The officer called dispatch and asked them to call GDOT and let them know of the damage to the interstate. The metal was towed to a place where the driver could “recover the steel block off the tow-truck and secure the load.”

Drugs: An officer on patrol around 11 p.m. June 23 near a motel on Highway 17 spotted two men “loitering at the rear corner of hotel,” a report said.

The officer was flagged down by the owner, who said he was about to call police on the men. The officer found the men “quickly walking to an upstairs room,” and then found them in the room. The officer also found marijuana and “a spoon with residue, and a used hypodermic needle,” as well as “steel wool, commonly used as a filter for narcotic smoking pipes.” Both men were arrested, etc.

Accident: A Hinesville woman reported around 8 a.m. June 24 she was driving north on Highway 17 near I-95 behind a log truck when it “came to an abrupt stop at the intersection” and she hit it, then it kept going. Her vehicle “incurred substantial damage to its front driver-side bumper, grill and wheel well,” and some other minor damage.

The woman described the truck but officers couldn’t find it.

Wanted person: Officers were sent to a Highway 17 motel around 4:20 p.m. June 24 regarding “unwanted subjects on the property,” a report said.

The manager told police “she attempted to speak with the occupant of (the room), in reference to payment. (She) stated (the woman) began using vulgar language so she called for law enforcement assistance,” the report said. “(The manager) said she wanted (the woman) to leave her property and advised never to return.”

Police went to the room and the woman answered, and said the issue was “over a fee payment of $10 for her dog’s stay. (She) expressed she completed payment via an online service for her stay.”
The manager said she would return the woman’s money and didn’t want her or her guest, a man, on the property.
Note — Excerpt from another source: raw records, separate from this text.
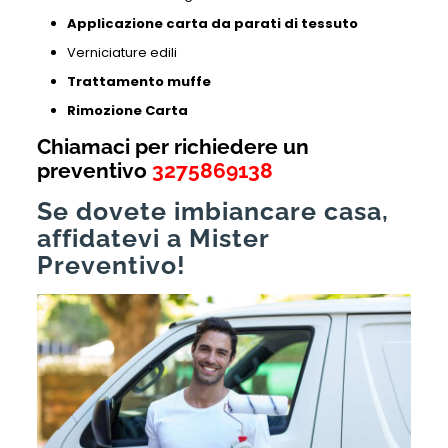
Applicazione carta da parati di tessuto
Verniciature edili
Trattamento muffe
Rimozione Carta
Chiamaci per richiedere un
preventivo
3275869138
Se dovete imbiancare casa,
affidatevi a Mister
Preventivo!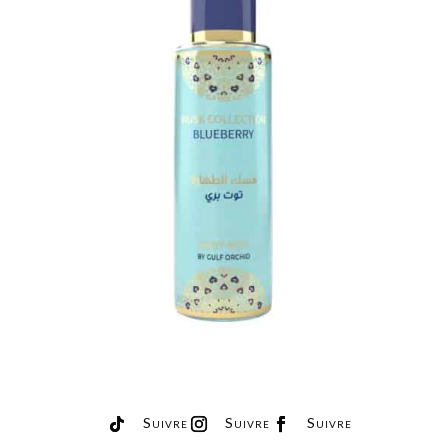
Suivre
Suivre
Suivre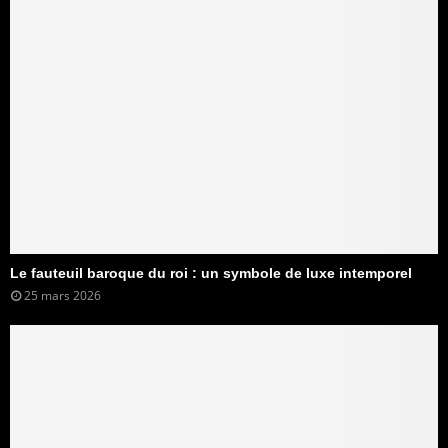
Le fauteuil baroque du roi : un symbole de luxe intemporel
25 mars 2026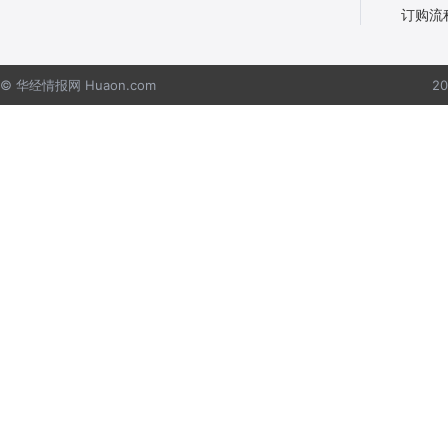
订购流
© 华经情报网 Huaon.com
2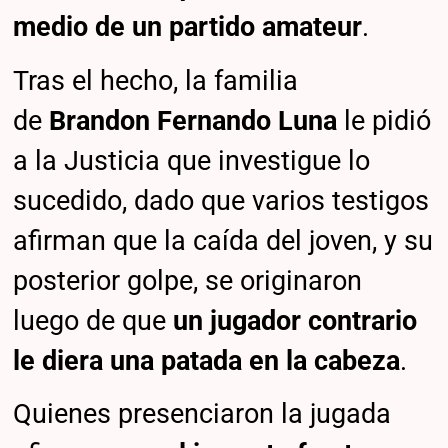
medio de un partido amateur
.
Tras el hecho, la familia
de
Brandon Fernando Luna
le pidió
a la Justicia que investigue lo
sucedido, dado que varios testigos
afirman que la caída del joven, y su
posterior golpe, se originaron
luego de que
un jugador contrario
le diera una patada en la cabeza
.
Quienes presenciaron la jugada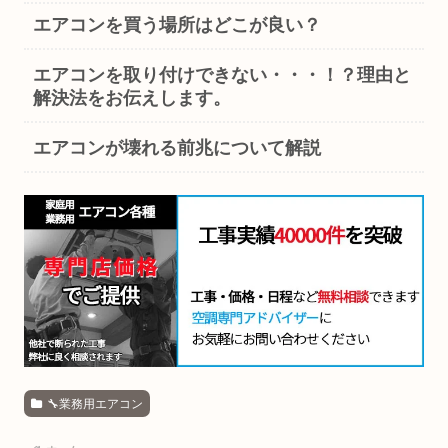
エアコンを買う場所はどこが良い？
エアコンを取り付けできない・・・！？理由と
解決法をお伝えします。
エアコンが壊れる前兆について解説
🔧業務用エアコン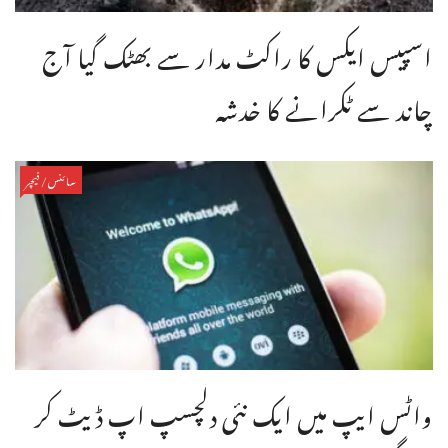
اسپیس ایکس کا راکٹ مدار سے بھٹک گیا آج
چاند سے ٹکرانے کا خدشہ
سائنس/فیچر
واٹس ایپ میں ایک نئی دلچسپ اپ ڈیٹ کر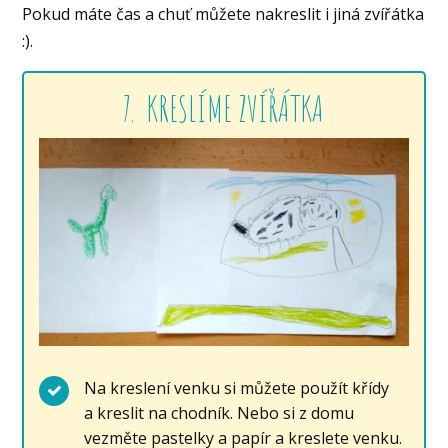
Pokud máte čas a chuť můžete nakreslit i jiná zvířátka
:).
7. KRESLÍME ZVÍŘÁTKA
Na kreslení venku si můžete použít křídy
a kreslit na chodník. Nebo si z domu
vezměte pastelky a papír a kreslete venku.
The officer told the woman that. At the same time, they ran a check on the woman through the Georgia Crime Information Center and found she was wanted in Chatham County. Chatham County wanted a hold put on the woman, so she was arrested.

Suspended license: An officer reported June 24 he was about to turn off Highway 144 west when a car pulled out in front of him and almost hit him. The officer pulled the car over and talked to the driver, who had a Florida license. A check showed it was suspended for failing to appear in court back in October 2018. The man was arrested.